Steam Incorporated, often abbreviated to Steam Inc., is a railway heritage and preservation society based at the Paekākāriki railway station, Paekākāriki at the southern end of the Kapiti Coast, approximately 50 minutes north of Wellington on the west coast of New Zealand's North Island. Unlike some societies who operate on preserved sections of closed branch lines, Steam Incorporated own a depot ("The Engine Shed") beside one of the country's most important railway lines, the North Island Main Trunk railway, and restores heritage locomotives and rolling stock for use on excursions on the regular national rail network.

History 
Paekākāriki's close association with the railway began in 1886 when the Wellington and Manawatu Railway Company's line from Wellington to Longburn opened. Paekākāriki Railway Station was a large station despite the settlement's small size, as it was ideally located as a locomotive changeover point - powerful engines were required to tackle the difficult grades between Wellington and Paekākāriki, while lighter and more nimble ones were better suited to the gentle grades and straight track through the Kāpiti Coast and Horowhenua to Manawatū.

The New Zealand Railways Department (NZR) took over the Wellington and Manawatu Railway in December 1908, but Paekākāriki's status as an important depot remained unchanged.  In 1940, the line from Wellington to Paekākāriki was electrified and Paekākāriki's depot was altered: it became the changeover point from electric to steam motive power, or electric to diesel from the 1950s onwards. Paekākāriki also was an important goods transfer point between NZR and its "Rail Air" service that operated out of Paraparaumu across Cook Strait, before the inter-island rail ferries were introduced. A large shed was constructed at Paekākāriki by the US Marines stationed in the area for use with the Rail Air service during World War II.

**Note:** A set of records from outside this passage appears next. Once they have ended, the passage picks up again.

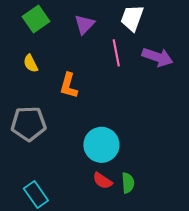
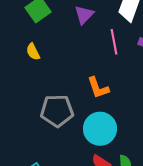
orange L-shape: (69, 86) -> (98, 88), moved, turned -35
gray pentagon: (29, 124) -> (57, 111), moved

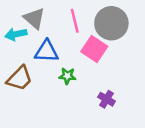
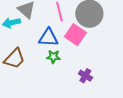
blue triangle: (47, 51) -> (48, 38), moved

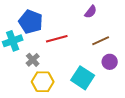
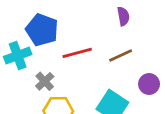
purple semicircle: (91, 12) -> (123, 16), turned -48
brown line: (101, 41) -> (121, 56), moved

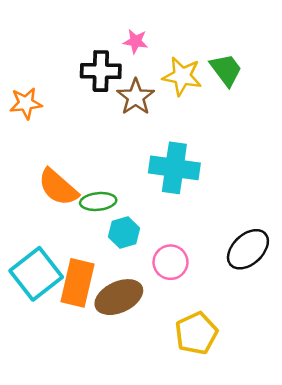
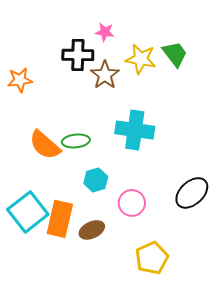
green ellipse: (98, 201) -> (76, 141), moved
brown ellipse: (119, 297) -> (92, 230), size x0.7

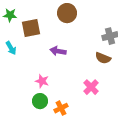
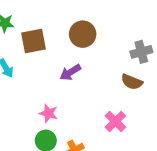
brown circle: (67, 13) -> (83, 34), moved
purple arrow: (58, 51) -> (70, 72), turned -42

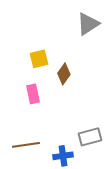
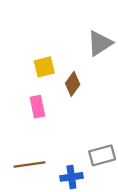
gray triangle: (88, 24) -> (100, 43), moved

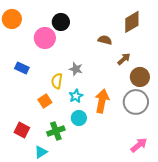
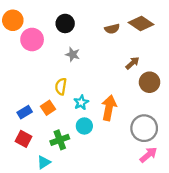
brown diamond: (132, 22) -> (141, 23), turned 65
pink circle: (45, 38) -> (32, 40), moved
brown semicircle: (105, 40) -> (112, 29), moved, turned 152
blue rectangle: (22, 68) -> (25, 112), moved, turned -56
gray star: (76, 69) -> (73, 54), moved
gray circle: (136, 102) -> (144, 128), moved

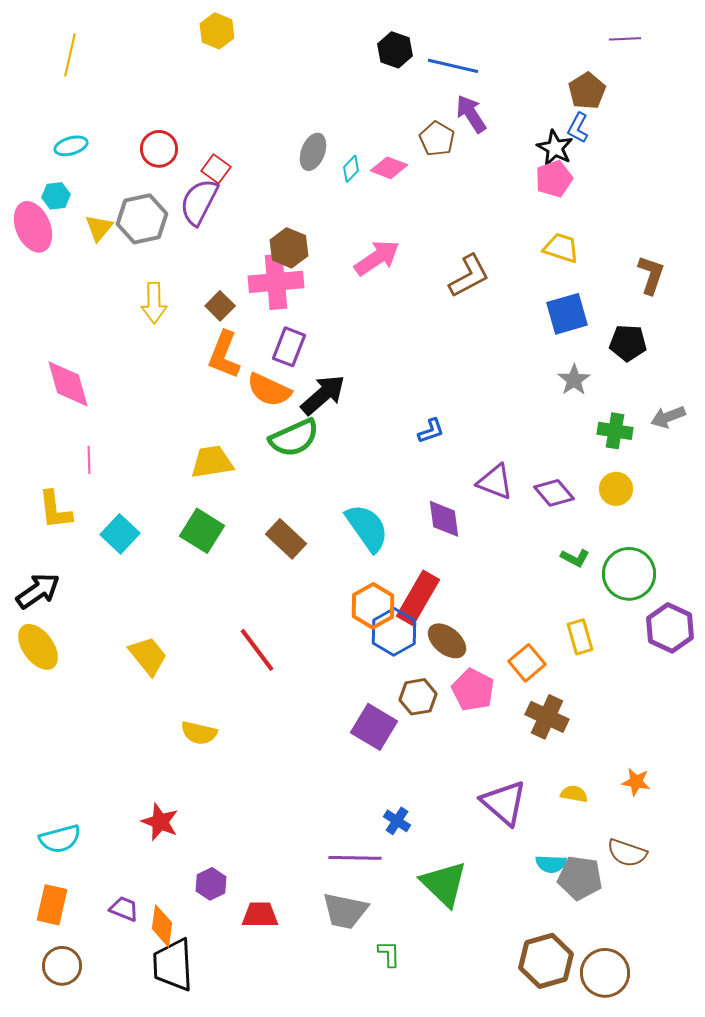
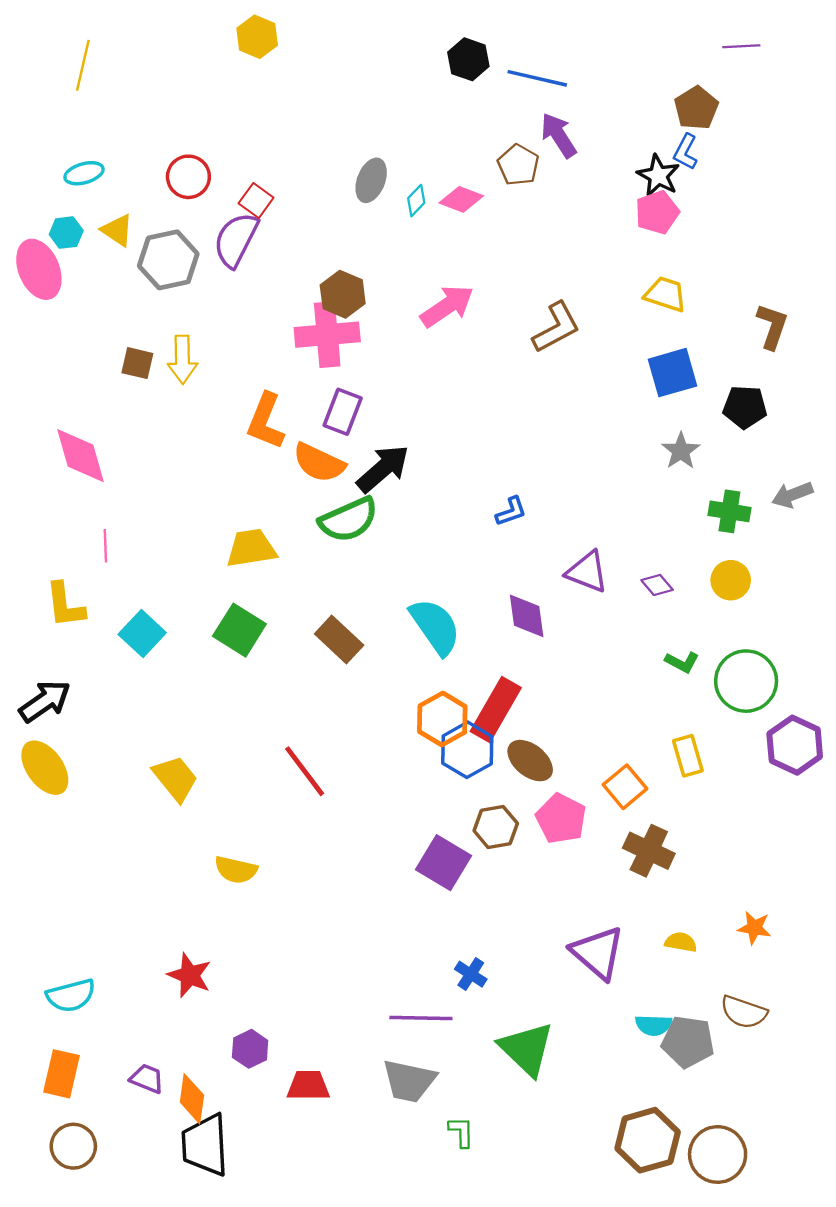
yellow triangle: (99, 228) -> (117, 230), moved, turned -36
brown square: (220, 306) -> (137, 363), moved, turned -32
purple diamond: (554, 493) -> (657, 585), size x0.7

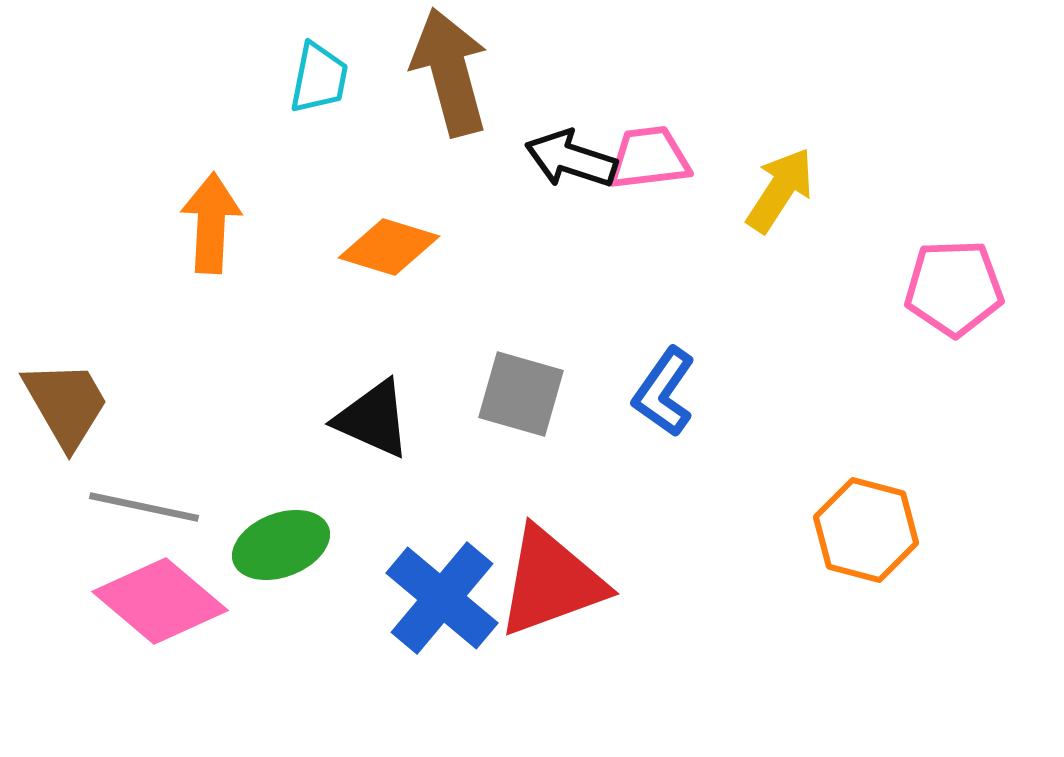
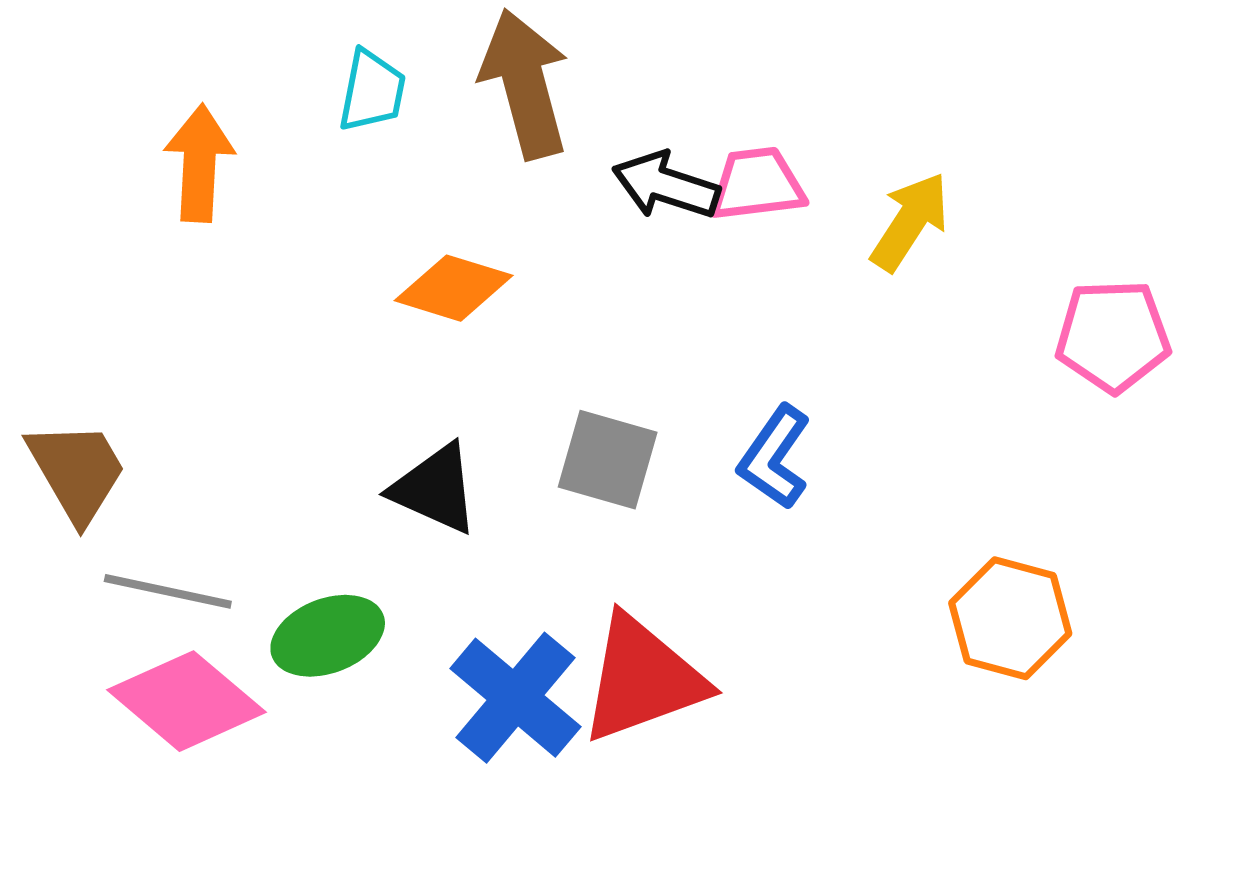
orange arrow: (211, 223) -> (199, 163), moved

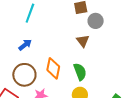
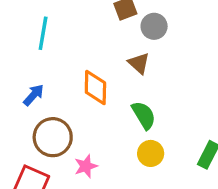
blue arrow: (25, 45) -> (34, 95), moved
orange diamond: (53, 68) -> (95, 88), moved

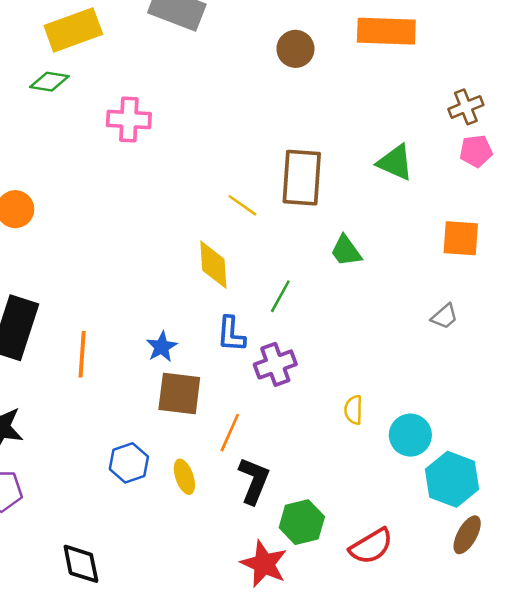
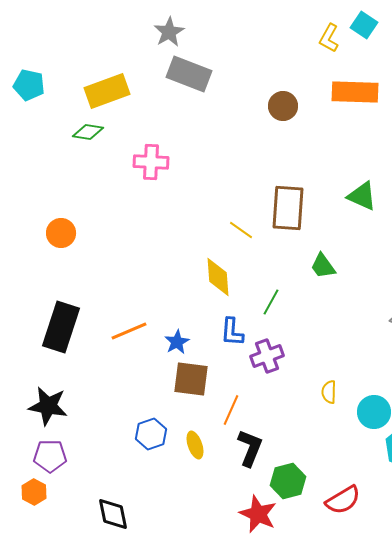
orange line: (82, 354) -> (129, 331), moved, turned 63

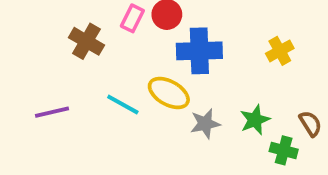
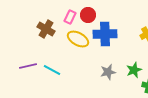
yellow ellipse: (169, 93) -> (78, 39), moved
cyan line: (123, 104) -> (52, 70), moved

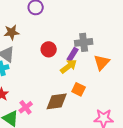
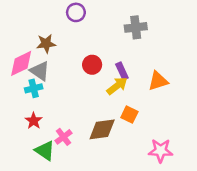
gray cross: (84, 42) -> (136, 27), moved
purple rectangle: (73, 54) -> (122, 71), turned -56
orange triangle: (102, 62) -> (158, 81), turned 30

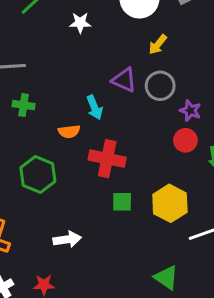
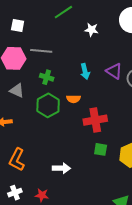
cyan arrow: (95, 107) -> (85, 71), moved
red cross: (107, 159) -> (95, 120), turned -30
green hexagon: (38, 175) -> (48, 105), moved

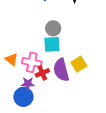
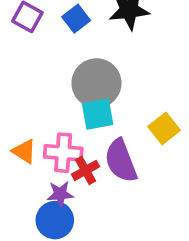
gray circle: (53, 28) -> (96, 83), size x1.6
yellow square: (79, 64) -> (164, 128), moved

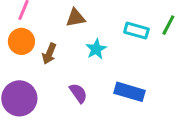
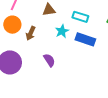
cyan rectangle: (136, 31) -> (80, 17), moved
blue rectangle: (130, 92) -> (85, 39), moved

In the late 1960s with steam power coming to an end, the locomotive depot in Paekākāriki was closed and the diesel locomotives that replaced steam were based out of Wellington instead. The main engine shed was demolished along with a number of other buildings, but the Rail Air Shed, two signal boxes, amenities building and a turntable remained when Steam Incorporated acquired the site. New sheds were constructed to replace those demolished, and the Rail Air Shed and amenities buildings were acquired when it became available. While initially leasing a portion of the site, Steam Incorporated now owns the whole former depot site including the 70 ft turntable, to which the railways retain a right of access.

Steam Incorporated
As steam started to disappear from the NZR network, a group of enthusiasts united to preserve steam locomotives with the express intention of running them on the mainline network. At the time, all locomotives that had been preserved were solely for use on heritage railways or for static display, and as the NZR sold locomotives on the proviso that they would never again run on the NZR network, it was a radical concept.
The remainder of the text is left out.